I have seriously had it with everyone. They say they care about me and all this other bullshit, but do they? Fuck no! I give everyone and even my so called ‘friends’ hints that I want a hug, but I never get it. That’s all I want. I just want someone to hug me and say ‘I love you’. And not even in the intamite kind of way just a care/love hug. I am noticing myself getting more pissed off everyday. No one gives a shit about me so why should I give a shit about them? Maybe I’m going crazy. That’s your opionon to make and personally I don’t don’t care. I just can’t take my heart being broken again and again. I’ve tried figuring out what’s wrong with me, but I can’t find anything. I know I’m depressed and everyone one of my goddamed friends say I’m selfish, but that’s what depression does to you. It’s all right to be selfish when your depressed. I am just so fucking pissed off at myself and everyone around me. I just want to die. I’ve had enough of this life and I’m preety sure it’s had enough of me. Whatever…..fuck me
6 comments
Sweetie, just open your eyes. Force your eyelids to go up with your hands if you have to.
Realize that most of your friends are either scared of you, and what you might do.
Believe me, it’s really hard to eknow someone that’s suicidal,
Cuz when they die,
You feel like it’s your fault.
Or most of your friends just feel bad,
And they don’t want to say it.
But just open your eyes. You’re not looking at every single detail.
The feelings that you are going through, I understand. Please email me at helpingotherssurvive@gmail.com.
I feel like that too, that people think your selfish because you’re depressed and you’re not thinking about anyone else. It’s bullshit.

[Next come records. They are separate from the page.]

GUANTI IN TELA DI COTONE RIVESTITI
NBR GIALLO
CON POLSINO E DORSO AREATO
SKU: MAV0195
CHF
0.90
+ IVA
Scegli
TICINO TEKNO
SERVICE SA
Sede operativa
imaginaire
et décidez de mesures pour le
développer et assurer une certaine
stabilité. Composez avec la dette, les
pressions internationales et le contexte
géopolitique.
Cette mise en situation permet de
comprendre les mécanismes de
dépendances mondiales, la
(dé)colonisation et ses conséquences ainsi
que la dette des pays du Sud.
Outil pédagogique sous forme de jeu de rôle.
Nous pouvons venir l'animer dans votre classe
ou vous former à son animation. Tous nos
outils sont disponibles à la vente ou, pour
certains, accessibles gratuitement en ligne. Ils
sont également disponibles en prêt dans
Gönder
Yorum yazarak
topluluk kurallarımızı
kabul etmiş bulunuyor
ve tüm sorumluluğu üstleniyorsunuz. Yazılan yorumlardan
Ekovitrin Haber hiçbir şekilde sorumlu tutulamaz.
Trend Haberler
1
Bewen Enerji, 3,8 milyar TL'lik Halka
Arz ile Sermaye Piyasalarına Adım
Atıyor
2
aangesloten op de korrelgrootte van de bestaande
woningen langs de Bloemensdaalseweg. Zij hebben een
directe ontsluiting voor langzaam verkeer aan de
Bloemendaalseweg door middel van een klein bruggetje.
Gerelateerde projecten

Thanks neverthesame! I’m glad to hear that I’m not the only one who feels like that. I’m really suicidal, but I have considered it. I want someone to love me, but I’m terrified I will be hurt again because love hasn’t done me any good. It only hurts me. People say they care, but I know their lying. It’s like they acknowledge me for a fucking second and say “Hi” or they poke me until I respond. They ask “How are you?” and I just shrug because somedays I really don’t know how I am. Then they just go back to whatever it is they were doing and act like I’m a godammed ghost. It pisses me off to see my friends happy. I’m an a extremely jealous person. Somedays when someone asks me if I’m ok I just want to turn around and scream in there face “WHAT THE FUCK DO YOU THINK!!!!????” I just want to leave and buy a house somewhere and die alone. That would best for everyone
Listen to slipknot, makes life a lil easier.
silent23, I too want to buy a house somewhere and just be away from everyone ’til I die. Like a house, maybe a farm, in the country, in the middle of a green field, with a few trees off on one side, and maybe a couple of horses on the other. Just somewhere peaceful. In nature. Hope things get better for you soon, I understand the anger and thoughts of selfishness too, although it’s very hard, I mean like impossible, not to be when you feel so depressed. Thanks for sharing.